I keep hearing people say that they must have stood in the wrong line in Heaven–which explains their current predicament on Earth. I’m thinking I probably stood in the right line, but I’ve been questioning my judgement ever since. Maybe I could see “the end from the beginning” as the Bible keeps suggesting? So, I said, “Sure, I can handle eight kids. And I’m willing to put up with whatever it takes to help them grow into responsible, moral, pro-active adults.” I should have thought that through a little more carefully. There was some stuff in the fine print I may have missed.

For instance, eight birthdays a year. Every year. On a public-school teacher’s salary. Of course, that was a strong motivation to teach my children to handle their money carefully. When Son #1 was seven or eight, he desperately wanted a fancy, new bike. We made a deal with him. If he could earn half the cost of the bike, we’d fund the other half for his birthday. He was out of that chute like a thoroughbred racehorse. He mowed the lawn; he sold homemade popsicles; he washed the windows (I’m still a bit suspicious at how regularly they suddenly needed cleaning), he weeded the garden, and he even scoured the laundry for random change.

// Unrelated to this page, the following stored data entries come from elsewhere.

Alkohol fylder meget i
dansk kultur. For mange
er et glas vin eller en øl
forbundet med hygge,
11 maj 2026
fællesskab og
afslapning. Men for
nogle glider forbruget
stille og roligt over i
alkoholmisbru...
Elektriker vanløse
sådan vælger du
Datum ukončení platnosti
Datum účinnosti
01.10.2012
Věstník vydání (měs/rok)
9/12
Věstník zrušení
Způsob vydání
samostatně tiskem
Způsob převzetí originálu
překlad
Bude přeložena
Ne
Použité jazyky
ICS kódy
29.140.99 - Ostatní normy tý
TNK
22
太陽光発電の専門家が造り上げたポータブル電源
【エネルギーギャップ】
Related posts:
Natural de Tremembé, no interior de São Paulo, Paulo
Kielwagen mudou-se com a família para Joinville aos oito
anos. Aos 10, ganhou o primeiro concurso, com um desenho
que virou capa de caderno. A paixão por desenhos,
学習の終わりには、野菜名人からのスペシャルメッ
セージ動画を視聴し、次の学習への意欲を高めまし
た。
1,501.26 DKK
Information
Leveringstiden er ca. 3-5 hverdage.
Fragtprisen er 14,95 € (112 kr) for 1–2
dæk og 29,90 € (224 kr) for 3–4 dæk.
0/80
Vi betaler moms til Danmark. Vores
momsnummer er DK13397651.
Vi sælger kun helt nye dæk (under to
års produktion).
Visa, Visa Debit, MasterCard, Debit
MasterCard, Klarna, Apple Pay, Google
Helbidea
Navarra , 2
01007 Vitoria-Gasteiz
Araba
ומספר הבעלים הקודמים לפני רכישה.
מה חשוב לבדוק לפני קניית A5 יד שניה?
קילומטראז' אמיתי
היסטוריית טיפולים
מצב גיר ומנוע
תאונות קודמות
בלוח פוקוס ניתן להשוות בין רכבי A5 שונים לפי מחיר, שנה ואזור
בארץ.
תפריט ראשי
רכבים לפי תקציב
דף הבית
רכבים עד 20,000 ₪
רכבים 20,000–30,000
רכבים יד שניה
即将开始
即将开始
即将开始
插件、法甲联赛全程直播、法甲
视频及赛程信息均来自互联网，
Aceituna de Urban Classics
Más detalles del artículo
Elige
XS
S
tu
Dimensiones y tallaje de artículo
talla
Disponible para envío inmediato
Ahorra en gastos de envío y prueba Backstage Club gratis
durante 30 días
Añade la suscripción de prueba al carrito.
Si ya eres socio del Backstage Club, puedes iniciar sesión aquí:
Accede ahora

Eventually, he called in our part of the bargain. My memory is that we all trooped to Walmart, and he picked out the perfect two-wheeler in his (and our) price range. Oh, he loved that bike! It gave him a kind of freedom he had never had before. Now the 7-11 was within range. And the library. And probably all sorts of places I wouldn’t have approved of if I had known. During the last days of summer before school started, he’d race off with his buddies, intent on some adventure or other, throw his bike down in the yard when he came in for lunch, then head out again still wiping peanut butter off his chin.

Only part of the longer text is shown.